Our everyday lives have become critically dependent on networking technology and systems. In addition to telephone and email communications, new multimedia services and sensor networks are becoming part of our daily lives. Impressive increases in data traffic and the strong demands for pervasive communications have been recently met by remarkable advances in optical networking and wireless networking technologies. While technological advances have been outstanding, modern applications find significant performance bottlenecks in today’s heterogeneous network environments.

The ‘original’ Internet design assumed intelligent end-devices (computers), an ‘end-to-end’ principle, and a cooperative network management based on trust. The Internet Protocol (IP) did not consider supporting security, real-time services, or quality-of-service (QoS). The new Internet realities are: diverse end-devices (appliances), heterogeneous networks (wireless/satellite, optical core, etc.), competitive and adversarial network management (trust can no longer be assumed). In addition, the modern services often require real-time transport, quality-of-service, and security. The new Internet and modern applications challenge the underlying assumptions of the current protocol and network architecture.

We are currently investigating new networking technology and systems for achieving high performance across heterogeneous networks in support of diverse modern applications. The proposed approach pursues a unified framework that spans any type of underlying networking technologies, without making any assumptions about physical layer technologies or higher layer protocols. The proposed efforts are organized around four main themes.

We are currently pursuing segmented protocols, protocols that provide end-to-end transport, but which are aware of the application requirements and data as well as the underlying network technologies. They modify their behavior piecewise as they span different segments of the network. An ‘impedance matching’ occurs at the boundaries of the networks to achieve high performance transport across heterogeneous underlying network technologies. Here, impedance matching indicates adjustments made between the heterogeneous networks to achieve as seamless transport as possible. Security monitoring and intrusion detection takes place in each domain at the core and at the edges. Second, we are desiging Intelligent Programmable Network Elements (IPNEs), middle boxes that are deployment points for extending the network with new functions that can mitigate the diversity of the end devices and access networks. The IPNEs will provide impedance matching between the diverse networks and will support segmented protocols depending on the applications. These are devices that have been programmed and extended with support for enhanced packet processing, primarily through mechanisms for flexible packet classification, transformation, and action. They provide a possible foundation for network implementation of a powerful paradigm of Observe-Analyze-Act, which can detect unusual network behaviors and perform actions to correct or recover from such behaviors. Actions include the ability to perform application-specific routing, like overlays to route around failed components, or block/delay “suspicious” traffic streams to protect the network from attack.

Third, this work provides very effective and low-overhead network control management (NC&M) by leveraging IPNEs. The NC&M system will conduct Observe-Analyze-Act to measure network status, analyze possible implications, and take proactive actions.

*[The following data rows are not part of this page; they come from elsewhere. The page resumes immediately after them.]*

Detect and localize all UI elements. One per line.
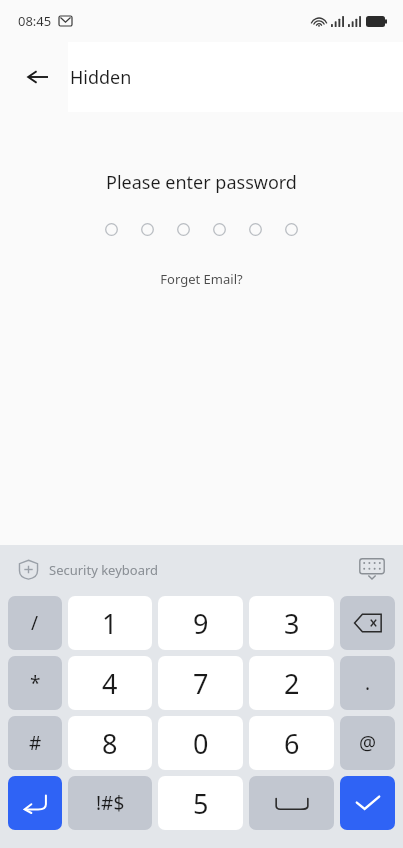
button[interactable]: @ bbox=[340, 716, 395, 770]
button[interactable]: Enter bbox=[8, 776, 62, 830]
button[interactable]: . bbox=[340, 656, 395, 710]
button[interactable]: 2 bbox=[249, 656, 334, 710]
staticText: Forget Email? bbox=[160, 270, 243, 288]
button[interactable]: 6 bbox=[249, 716, 334, 770]
button[interactable]: Hide keyboard bbox=[355, 552, 389, 586]
staticText: . bbox=[365, 670, 371, 696]
button[interactable]: 5 bbox=[158, 776, 243, 830]
staticText: / bbox=[31, 610, 39, 636]
staticText: 2 bbox=[284, 665, 300, 702]
button[interactable]: Backspace bbox=[340, 596, 395, 650]
button[interactable]: !#$ bbox=[68, 776, 152, 830]
button[interactable]: 9 bbox=[158, 596, 243, 650]
staticText: Hidden bbox=[70, 65, 132, 90]
staticText: @ bbox=[359, 730, 377, 756]
staticText: 08:45 bbox=[18, 12, 52, 30]
staticText: * bbox=[30, 670, 41, 696]
button[interactable]: Space bbox=[249, 776, 334, 830]
staticText: 0 bbox=[193, 725, 209, 762]
button[interactable]: 1 bbox=[68, 596, 152, 650]
staticText: 6 bbox=[284, 725, 300, 762]
button[interactable]: 0 bbox=[158, 716, 243, 770]
button[interactable]: Confirm bbox=[340, 776, 395, 830]
staticText: 5 bbox=[193, 785, 209, 822]
staticText: Please enter password bbox=[106, 170, 297, 195]
button[interactable]: 8 bbox=[68, 716, 152, 770]
staticText: 3 bbox=[284, 605, 300, 642]
button[interactable]: # bbox=[8, 716, 62, 770]
button[interactable]: / bbox=[8, 596, 62, 650]
button[interactable]: Forget Email? bbox=[150, 266, 253, 292]
button[interactable]: 3 bbox=[249, 596, 334, 650]
staticText: Security keyboard bbox=[49, 561, 159, 579]
staticText: 1 bbox=[102, 605, 118, 642]
button[interactable]: Back bbox=[18, 57, 58, 97]
staticText: 9 bbox=[193, 605, 209, 642]
staticText: # bbox=[29, 730, 42, 756]
staticText: !#$ bbox=[96, 790, 125, 816]
staticText: 8 bbox=[102, 725, 118, 762]
staticText: 7 bbox=[193, 665, 209, 702]
button[interactable]: 7 bbox=[158, 656, 243, 710]
button[interactable]: * bbox=[8, 656, 62, 710]
staticText: 4 bbox=[102, 665, 118, 702]
button[interactable]: 4 bbox=[68, 656, 152, 710]
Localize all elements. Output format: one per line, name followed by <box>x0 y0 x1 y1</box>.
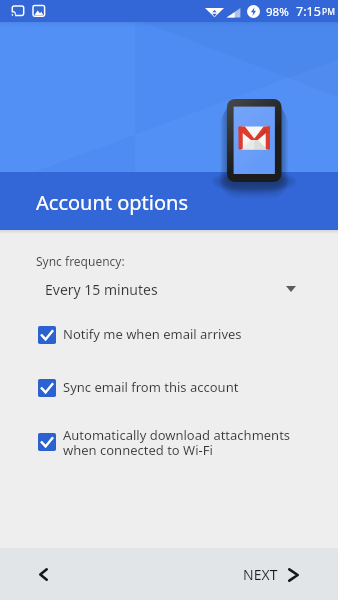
staticText: Automatically download attachments when … <box>63 426 291 459</box>
button[interactable]: Back <box>25 556 61 592</box>
staticText: Sync email from this account <box>63 378 239 396</box>
staticText: 98% <box>266 4 289 20</box>
staticText: NEXT <box>243 565 278 584</box>
button[interactable]: Every 15 minutes <box>0 274 338 304</box>
staticText: 7:15 <box>296 3 321 20</box>
staticText: Notify me when email arrives <box>63 325 242 343</box>
button[interactable]: NEXT <box>233 557 309 592</box>
staticText: PM <box>322 6 335 18</box>
staticText: Account options <box>36 189 189 216</box>
button[interactable]: Automatically download attachments when … <box>0 428 338 465</box>
staticText: Sync frequency: <box>36 253 125 269</box>
button[interactable]: Sync email from this account <box>0 376 338 398</box>
staticText: Every 15 minutes <box>45 280 158 299</box>
button[interactable]: Notify me when email arrives <box>0 323 338 345</box>
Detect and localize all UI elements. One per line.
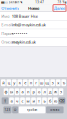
button[interactable]: ф — [4, 88, 8, 95]
staticText: E-mail — [1, 22, 12, 27]
staticText: э — [60, 89, 62, 94]
staticText: 13:47 — [35, 0, 44, 4]
staticText: р — [32, 89, 34, 94]
button[interactable]: щ — [45, 79, 50, 86]
button[interactable]: ю — [53, 97, 58, 104]
button[interactable]: я — [9, 97, 14, 104]
staticText: Описание — [1, 39, 18, 45]
staticText: •••••••• — [12, 31, 28, 36]
button[interactable]: Описание — [0, 38, 67, 46]
staticText: ы — [10, 89, 13, 94]
staticText: info@moykin.edi.uk — [12, 22, 46, 27]
button[interactable]: н — [28, 79, 33, 86]
staticText: щ — [45, 80, 49, 85]
button[interactable]: й — [1, 79, 6, 86]
button[interactable]: ц — [6, 79, 11, 86]
button[interactable]: ъ — [61, 79, 66, 86]
staticText: е — [24, 80, 26, 85]
staticText: ъ — [63, 80, 65, 85]
staticText: й — [2, 80, 4, 85]
staticText: Пароль — [1, 31, 14, 36]
staticText: к — [19, 80, 21, 85]
staticText: Далее — [54, 5, 65, 11]
button[interactable]: л — [42, 88, 47, 95]
staticText: ь — [44, 98, 46, 104]
button[interactable]: р — [31, 88, 36, 95]
button[interactable]: у — [12, 79, 17, 86]
button[interactable]: Готово — [46, 106, 64, 113]
staticText: пробел — [27, 108, 38, 112]
staticText: Билайн — [8, 0, 20, 4]
staticText: я — [10, 98, 12, 104]
staticText: м — [26, 98, 30, 104]
button[interactable]: Отменить — [0, 5, 19, 12]
button[interactable]: E-mail — [0, 21, 67, 29]
button[interactable]: п — [26, 88, 30, 95]
staticText: 108 Bauer Hse — [12, 14, 38, 19]
staticText: о — [38, 89, 40, 94]
button[interactable]: в — [15, 88, 19, 95]
staticText: ◥ — [20, 1, 22, 4]
button[interactable]: ь — [42, 97, 47, 104]
staticText: ч — [16, 98, 18, 104]
button[interactable]: х — [56, 79, 61, 86]
staticText: ⌫ — [59, 99, 65, 103]
button[interactable]: а — [20, 88, 25, 95]
staticText: ⇧ — [4, 99, 6, 103]
staticText: ж — [54, 89, 57, 94]
staticText: л — [44, 89, 46, 94]
staticText: moykin.edi.uk — [12, 39, 36, 45]
button[interactable]: т — [37, 97, 41, 104]
staticText: Новая — [28, 5, 39, 11]
staticText: в — [16, 89, 18, 94]
button[interactable]: ш — [39, 79, 44, 86]
staticText: б — [49, 98, 51, 104]
button[interactable]: ж — [53, 88, 58, 95]
staticText: ю — [54, 98, 57, 104]
button[interactable]: 123 — [3, 106, 11, 113]
staticText: ▮▮▮▫▫ — [1, 1, 8, 4]
button[interactable]: с — [20, 97, 25, 104]
staticText: г — [35, 80, 37, 85]
staticText: ц — [8, 80, 10, 85]
button[interactable]: ⇧ — [2, 97, 8, 104]
staticText: з — [52, 80, 54, 85]
staticText: ф — [5, 89, 8, 94]
button[interactable]: Пароль — [0, 29, 67, 38]
staticText: ш — [40, 80, 44, 85]
staticText: и — [32, 98, 34, 104]
button[interactable]: г — [34, 79, 39, 86]
staticText: х — [57, 80, 59, 85]
button[interactable]: ⌫ — [59, 97, 65, 104]
button[interactable]: д — [48, 88, 52, 95]
staticText: Готово — [50, 108, 60, 112]
button[interactable]: к — [17, 79, 22, 86]
staticText: Имя — [1, 14, 9, 19]
staticText: 123 — [4, 108, 10, 112]
button[interactable]: ы — [9, 88, 14, 95]
button[interactable]: е — [23, 79, 28, 86]
button[interactable]: ч — [15, 97, 19, 104]
staticText: у — [13, 80, 15, 85]
staticText: ▮ — [65, 1, 66, 4]
button[interactable]: б — [48, 97, 52, 104]
button[interactable]: м — [26, 97, 30, 104]
staticText: ☺ — [14, 108, 17, 111]
staticText: д — [49, 89, 51, 94]
staticText: т — [38, 98, 40, 104]
staticText: п — [27, 89, 29, 94]
staticText: н — [30, 80, 32, 85]
staticText: 78 % — [58, 0, 64, 4]
staticText: с — [22, 98, 24, 104]
button[interactable]: Имя — [0, 12, 67, 20]
button[interactable]: э — [59, 88, 63, 95]
button[interactable]: з — [50, 79, 55, 86]
button[interactable]: Далее — [53, 5, 67, 11]
button[interactable]: пробел — [19, 106, 45, 113]
staticText: Отменить — [1, 5, 19, 11]
button[interactable]: и — [31, 97, 36, 104]
button[interactable]: о — [37, 88, 41, 95]
button[interactable]: ☺ — [12, 106, 18, 113]
staticText: а — [22, 89, 24, 94]
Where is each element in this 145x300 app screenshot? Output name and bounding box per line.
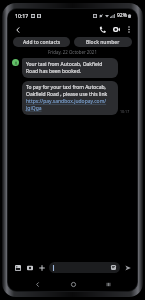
staticText: To pay for your taxi from Autocab, Oakfi… (26, 84, 114, 112)
button[interactable]: To pay for your taxi from Autocab, Oakfi… (22, 81, 118, 115)
button[interactable]: Your taxi from Autocab, Oakfield Road ha… (22, 58, 118, 78)
staticText: 92% (117, 12, 127, 19)
button[interactable]: Add attachment (36, 262, 47, 273)
button[interactable]: Send (122, 262, 133, 273)
button[interactable]: Add to contacts (13, 37, 70, 47)
button[interactable]: Gallery (12, 262, 23, 273)
staticText: Add to contacts (23, 39, 61, 46)
button[interactable]: Recent apps (101, 277, 115, 291)
button[interactable]: Camera (24, 262, 35, 273)
button[interactable]: Block number (74, 37, 132, 47)
staticText: Your taxi from Autocab, Oakfield Road ha… (26, 61, 114, 75)
button[interactable]: Back (30, 277, 44, 291)
button[interactable]: More options (123, 24, 134, 35)
staticText: 10:17 (120, 109, 130, 114)
staticText: Friday, 22 October 2021 (48, 49, 97, 55)
button[interactable]: Home (66, 277, 80, 291)
button[interactable]: Video call (110, 23, 123, 36)
button[interactable]: Call (96, 23, 109, 36)
button[interactable] (49, 262, 120, 273)
button[interactable]: Back (11, 23, 24, 36)
staticText: Block number (86, 39, 120, 46)
staticText: 10:17 (15, 12, 29, 19)
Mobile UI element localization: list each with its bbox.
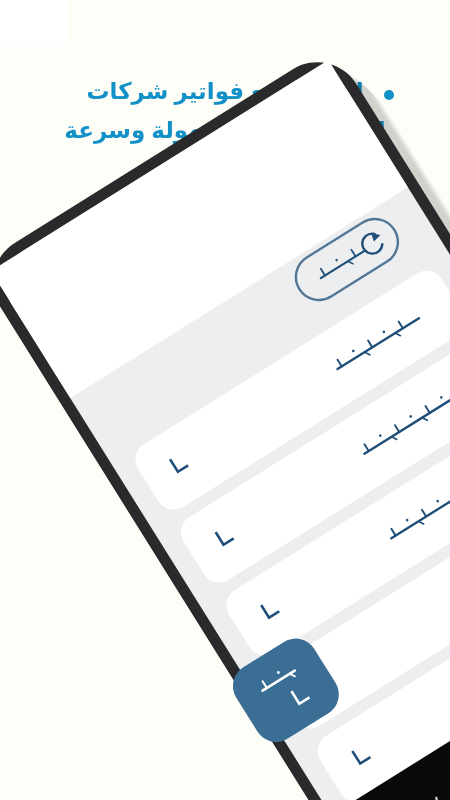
- button[interactable]: Home: [200, 588, 236, 624]
- button[interactable]: Recents: [148, 535, 184, 571]
- button[interactable]: تحديث: [358, 310, 420, 364]
- button[interactable]: Back: [254, 645, 290, 681]
- button[interactable]: دفع: [152, 472, 214, 530]
- staticText: ادفع جميع فواتير شركات: [86, 74, 364, 105]
- staticText: الاتصالات بكل سهولة وسرعة: [64, 113, 386, 144]
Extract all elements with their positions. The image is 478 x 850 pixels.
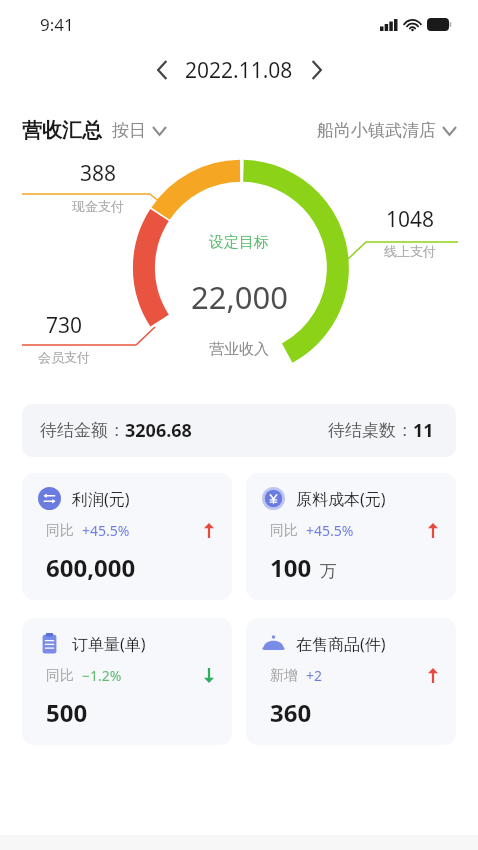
staticText: −1.2%	[82, 666, 122, 685]
staticText: 100	[270, 551, 312, 584]
staticText: 新增	[270, 667, 298, 685]
staticText: 3206.68	[125, 418, 192, 443]
staticText: 1048	[386, 205, 435, 234]
staticText: 同比	[270, 522, 298, 540]
staticText: 730	[46, 311, 83, 340]
button[interactable]: 按日	[112, 120, 166, 141]
staticText: 船尚小镇武清店	[317, 120, 436, 141]
staticText: 待结桌数：	[328, 420, 413, 441]
staticText: 设定目标	[209, 233, 269, 252]
button[interactable]: Previous day	[147, 55, 177, 85]
button[interactable]: Next day	[301, 55, 331, 85]
button[interactable]: 待结金额：	[22, 404, 456, 457]
button[interactable]: 利润(元)	[22, 473, 232, 600]
staticText: 利润(元)	[72, 488, 130, 510]
staticText: 营收汇总	[22, 118, 102, 143]
staticText: +45.5%	[306, 521, 354, 540]
staticText: 订单量(单)	[72, 633, 146, 655]
staticText: 600,000	[46, 551, 136, 584]
staticText: 现金支付	[72, 198, 124, 214]
staticText: 11	[413, 418, 434, 443]
button[interactable]: 原料成本(元)	[246, 473, 456, 600]
button[interactable]: 在售商品(件)	[246, 618, 456, 745]
staticText: 同比	[46, 522, 74, 540]
staticText: 会员支付	[38, 349, 90, 365]
staticText: 待结金额：	[40, 420, 125, 441]
staticText: 360	[270, 696, 312, 729]
staticText: 原料成本(元)	[296, 488, 386, 510]
button[interactable]: 船尚小镇武清店	[317, 120, 456, 141]
staticText: 在售商品(件)	[296, 633, 386, 655]
staticText: 388	[80, 159, 117, 188]
staticText: 营业收入	[209, 340, 269, 359]
staticText: 万	[320, 561, 337, 582]
staticText: 22,000	[191, 276, 288, 318]
staticText: +2	[306, 666, 323, 685]
staticText: 9:41	[40, 13, 74, 36]
staticText: 按日	[112, 120, 146, 141]
staticText: +45.5%	[82, 521, 130, 540]
staticText: 同比	[46, 667, 74, 685]
staticText: 线上支付	[384, 243, 436, 259]
staticText: 500	[46, 696, 88, 729]
button[interactable]: 订单量(单)	[22, 618, 232, 745]
staticText: 2022.11.08	[185, 56, 293, 85]
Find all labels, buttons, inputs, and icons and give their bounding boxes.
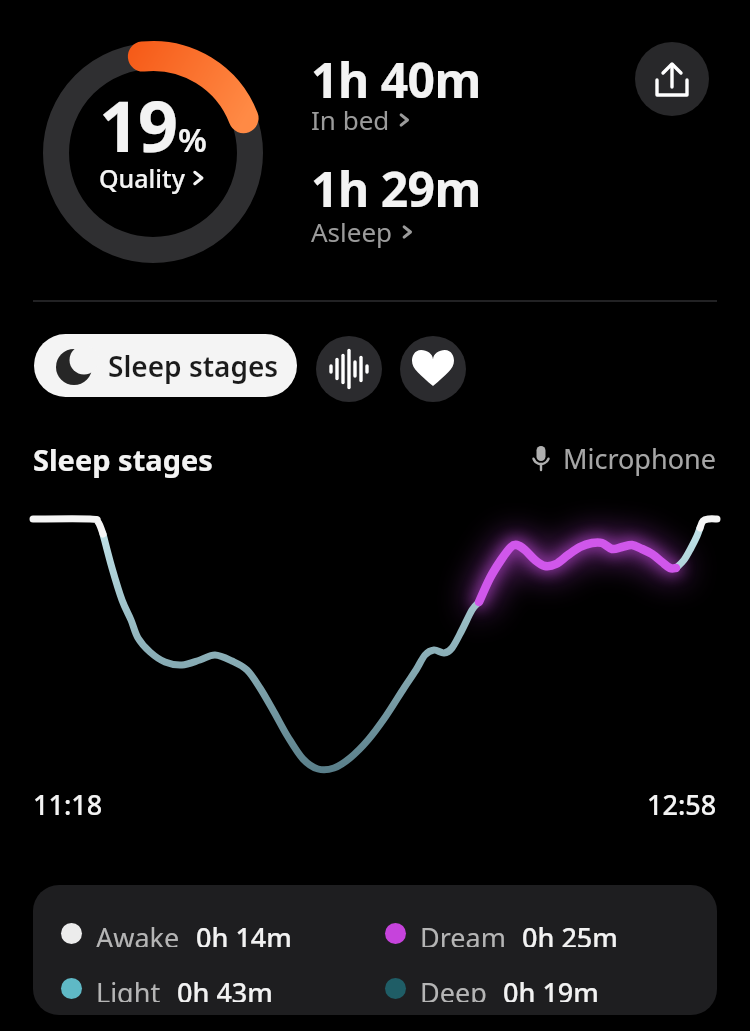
- button[interactable]: 19: [43, 43, 263, 263]
- staticText: Sleep stages: [108, 347, 279, 385]
- button[interactable]: Deep: [385, 974, 599, 1002]
- staticText: 0h 14m: [196, 919, 292, 947]
- button[interactable]: Awake: [61, 919, 292, 947]
- staticText: Microphone: [563, 440, 716, 477]
- staticText: 11:18: [33, 786, 103, 823]
- staticText: 1h 29m: [311, 156, 481, 221]
- staticText: %: [178, 117, 207, 162]
- staticText: 12:58: [647, 786, 717, 823]
- staticText: Asleep: [311, 214, 393, 249]
- button[interactable]: Dream: [385, 919, 618, 947]
- button[interactable]: Microphone: [529, 440, 716, 477]
- staticText: Sleep stages: [33, 440, 213, 479]
- staticText: 0h 19m: [503, 974, 599, 1002]
- button[interactable]: [635, 42, 709, 116]
- button[interactable]: Light: [61, 974, 273, 1002]
- staticText: 1h 40m: [311, 47, 481, 112]
- staticText: Light: [96, 974, 161, 1002]
- button[interactable]: Asleep: [311, 214, 415, 249]
- button[interactable]: [316, 336, 382, 402]
- staticText: Deep: [420, 974, 487, 1002]
- staticText: In bed: [311, 102, 390, 137]
- staticText: Awake: [96, 919, 180, 947]
- button[interactable]: [400, 336, 466, 402]
- button[interactable]: Sleep stages: [34, 334, 297, 397]
- staticText: 19: [99, 77, 178, 172]
- staticText: Quality: [99, 161, 185, 195]
- staticText: 0h 25m: [522, 919, 618, 947]
- staticText: Dream: [420, 919, 506, 947]
- button[interactable]: In bed: [311, 102, 412, 137]
- staticText: 0h 43m: [177, 974, 273, 1002]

The NC&M will run on a secure data-communication-channel, and will achieve adaptive programming of the IPNEs and the core routers. The labels attached by IPNEs will be monitored at the core and by other IPNEs. For security purposes, additional information may be added on the label to explicitly note the security feature or to reprogram encryption algorithms. The monitored information from IPNEs and core routers regarding traffic pattern and security will be collected by the NC&M for ‘Observe-Analyze-Act’, leading to intelligent traffic engineering and even preventing denial-of-service attacks. The IPNEs and the NC&M can conduct pattern matching and spoofed-packet based intrusion detections, and the programmability in the IPNEs allows updating of new security features. We will adopt knowledge plane concepts to incorporate learning such that the response to intrusion will be made smarter if similar intrusion occurs at a later time.

Lastly, this work includes comprehensive studies involving architecture, protocol, prototyping, and experimental research. The proposing team will be able to conduct full theoretical and experimental studies by exploiting the existing infrastructure built under the NSF ANI 9986665 project at UC Davis and wireless and programmable networking testbeds at Berkeley, by using common infrastructures including CENIC CalRen networks and Planet Labs, and by using the new NSF DETER testbed and EMIST evaluator. We will verify the new concept and compare it with existing concepts by simulations and experiments. We will take measurements in the network (e.g. Planet-lab). We will evaluate the effectiveness across optical burst switching, optical packet switching, wirelined IP, and wireless mobile networks. We will create a scenario, for instance a denial-of-serivce attack, and observe the response of the proposed next generation network by simulations and by actual experimentations in DETER testbed.

Proposed work will comprehensively investigate, for the first time, a unified networking framework spanning extremely heterogeneous networks, with a goal to design and demonstrate very high-performance, secure, programmable, robust, and ubiquitous networking technology.